Assuming you have an AD group or Azure/O365 group that has your team members in it like we did:

  1. Log into portal.azure.com with permissions to create stuff in your subscription
  2. Create a Resource Group for your team in the same location as your subscription
  3. Grant Reader permissions for the team to the Resource Group (use the IAM menu option to grant this)
  4. Create a storage account with the cheapest settings possible (see below)
    1. Set the Resource Group to the one you created for your team in step 2
    2. Give it a nice, short, simple name for the Storage Account Name
    3. Set the location to the same location as your resource group (NOTE: I had problems with East US 2; if your subscription is in East US 2, choose US EAST for this)
    4. Set Performance to Standard
    5. Leave Account kind for StorageV2 (general purpose v2)
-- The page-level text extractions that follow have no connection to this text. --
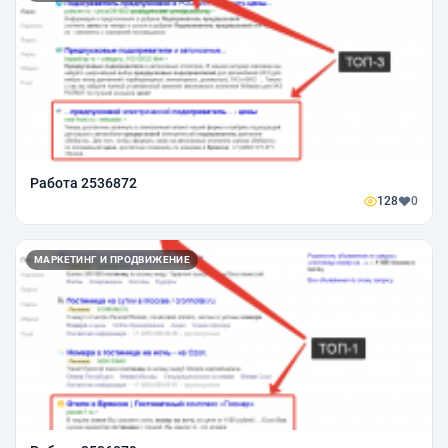
Работа 2536872
128
0
МАРКЕТИНГ И ПРОДВИЖЕНИЕ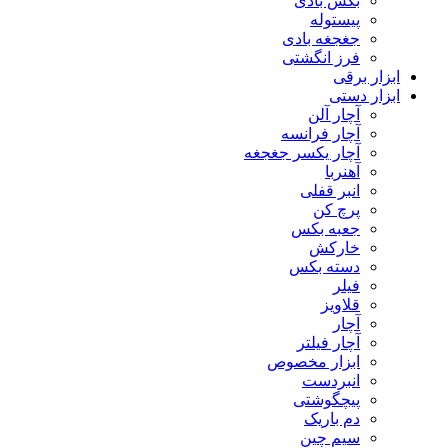
بکس بادی
پیستوله
جغجغه بادی
فرز انگشتی
ابزار برقی
ابزار دستی
آچار آلن
آچار فرانسه
آچار یکسر جغجغه
آهنربا
انبر قفلی
پرچ کن
جعبه بکس
خارکش
دسته بکس
فیلر
قلاویز
آچار
آچار فیلتر
ابزار مخصوص
انبردست
پیچگوشتی
دم باریک
سیم چین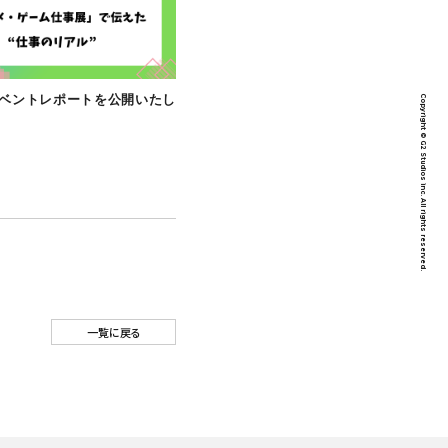
CULTURE
【note】イベントレポートを公開いたし
社会『全体会
ました！
た！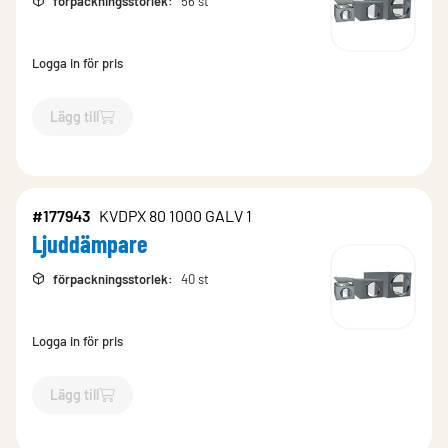
förpackningsstorlek
:
56 st
Logga in för pris
Lägg till
`$
Lägg till
$
Ljuddämpare
-$
177942
`
#177943
KVDPX 80 1000 GALV 1
Ljuddämpare
förpackningsstorlek
:
40 st
Logga in för pris
Lägg till
`$
Lägg till
$
Ljuddämpare
-$
177943
`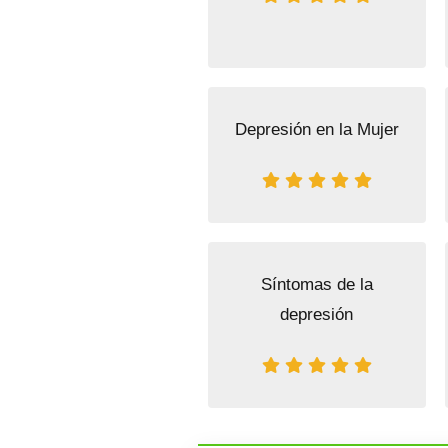
Depresión en la Mujer
Síntomas de la
depresión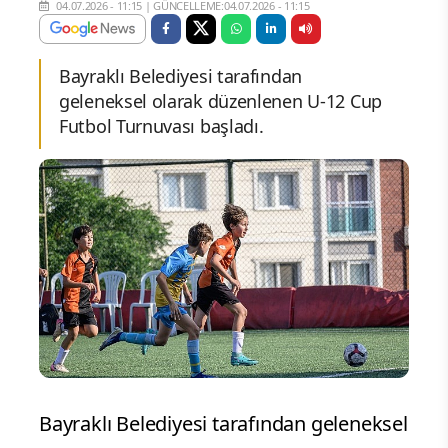
04.07.2026 - 11:15
|
GÜNCELLEME:04.07.2026 - 11:15
Bayraklı Belediyesi tarafından
geleneksel olarak düzenlenen U-12 Cup
Futbol Turnuvası başladı.
Bayraklı Belediyesi tarafından geleneksel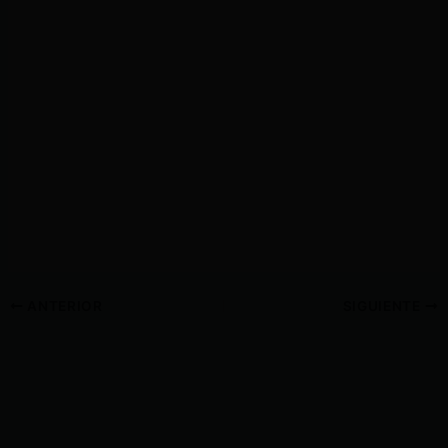
ANTERIOR
SIGUIENTE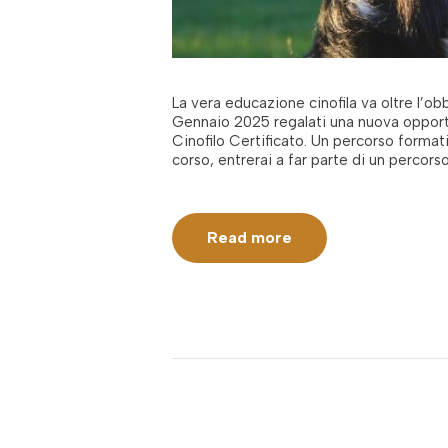
La vera educazione cinofila va oltre l’obb
Gennaio 2025 regalati una nuova opportun
Cinofilo Certificato. Un percorso format
corso, entrerai a far parte di un percor
Read more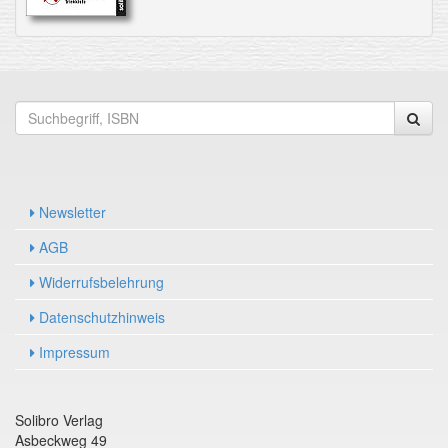
Newsletter
AGB
Widerrufsbelehrung
Datenschutzhinweis
Impressum
Solibro Verlag
Asbeckweg 49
    6. Set Replication to Locally Redundant Storage (LRS) if possible, it's the cheapest
    7. Set Access Tier to Cool
    8. Use the Review and Create button and create the resource...this will take a minute
  5. Once the storage account is created, navigate to the Storage Account, and grant "Reader and Data Access" for your team
    • If you receive errors about an unauthorized header, close your browser and re-login to Azure portal
  6. Inside the storage account, click Files and create a file share, call it something like "share", don't set a quota - every new user that accesses CloudShell and creates a profile will commit 5gb to this share so there's really no point in trying to limit unless you are scared of the hackers
  7. Click the "share" share so that it opens and click "Upload" and upload scripts and other resources here for your team
To access these resources, you need to have your each member on your team open a new Cloud Shell and, hopefully, they've never used this before. If they have, you will need to have them use a command to mount this new storage instead of their original storage (clouddrive mount -s SUBSCRIPTIONGUID -g "YOURRESOURCEGROUPNAME" -n "YOURSTORAGEACCOUNTNAME" -f "YOURSHARENAME")...beware, they may want to backup their stuff before they switch storage like that:

  1. Click the Cloud Shell button immediately to the right of the search bar in Azure Portal
  2. Click PowerShell as the language (you can change this later if you like)
  3. Click Advanced Settings on the right
  4. Make sure the settings all match what you have made (you may have to manually type the Share name)
  5. Click Connect/Yes/whatever allows it to go
Now that it is connected (you can verify if you use the Get-Clouddrive command and it gives you useful information), you can access those shared resources by typing this:
cd $HOME/clouddrive
Now your PowerShell window is located in the main directory of the share...you can use dir to list the contents and even use tab completion to load your script name and it'll work. One downside: you cannot access local resources (e.g. local Active Directory or modules) when the script is accessed within cloud shell (you can actually map it as a network drive). The best way to handle this situation is to create a Hybrid Runbook Worker so that you can create Runbooks (aka scripts) and use the scripts stored in your shared location to call the runbooks and specify that they run on the Hybrid Runbook Worker.